** Source records follows **

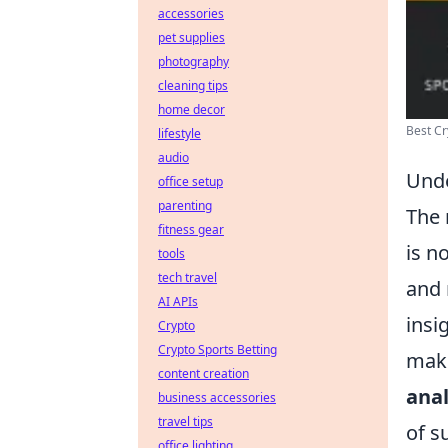
accessories
pet supplies
photography
cleaning tips
home decor
Best Cr
lifestyle
audio
Unde
office setup
parenting
The 
fitness gear
is n
tools
tech travel
and 
AI APIs
insi
Crypto
Crypto Sports Betting
make
content creation
anal
business accessories
travel tips
of s
office lighting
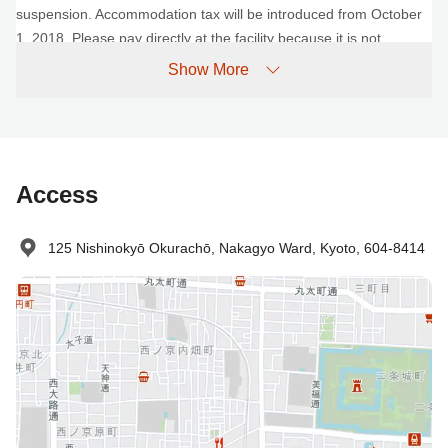
suspension. Accommodation tax will be introduced from October
1, 2018. Please pay directly at the facility because it is not
included in the fee.
Show More
No-show Policy
Charged as follows:
Without prior cancellation/no-show: 100% accommodation fee
Access
125 Nishinokyō Okurachō, Nakagyo Ward, Kyoto, 604-8414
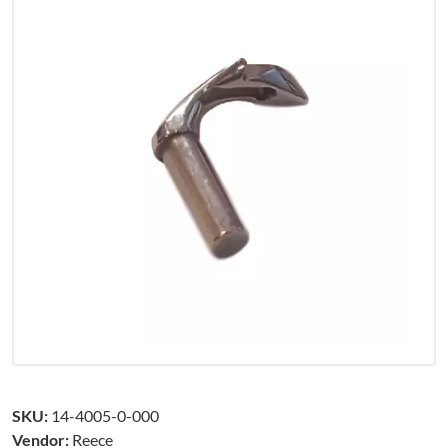
SKU:
14-4005-0-000
Vendor:
Reece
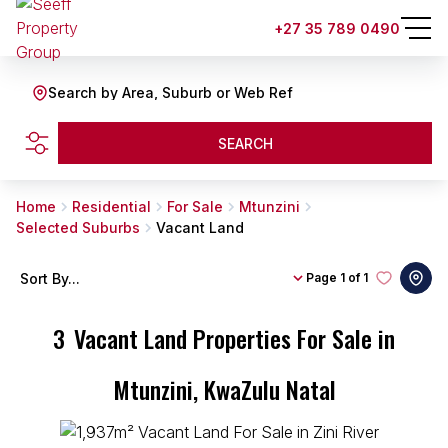
+27 35 789 0490
Search by Area, Suburb or Web Ref
SEARCH
Home
Residential
For Sale
Mtunzini
Selected Suburbs
Vacant Land
Sort By...
Page
1 of 1
3
Vacant Land Properties For Sale in
Mtunzini, KwaZulu Natal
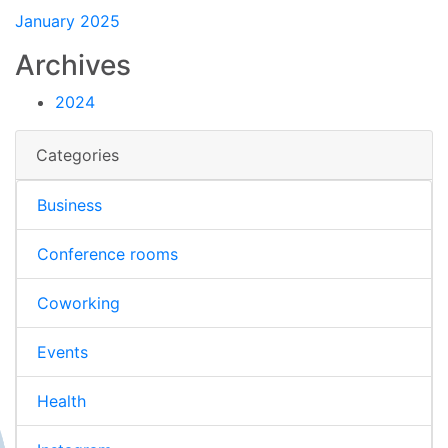
January 2025
Archives
2024
Categories
Business
Conference rooms
Coworking
Events
Health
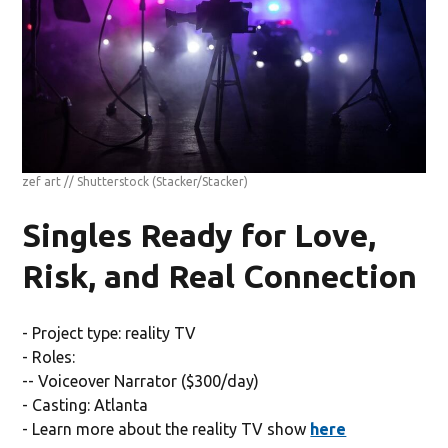
zef art // Shutterstock
(Stacker/Stacker)
Singles Ready for Love,
Risk, and Real Connection
- Project type: reality TV
- Roles:
-- Voiceover Narrator ($300/day)
- Casting: Atlanta
- Learn more about the reality TV show
here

** End of Source records **

Wherever the string "accessories" appears in the entries, copy that line.

Response area
accessories
business accessories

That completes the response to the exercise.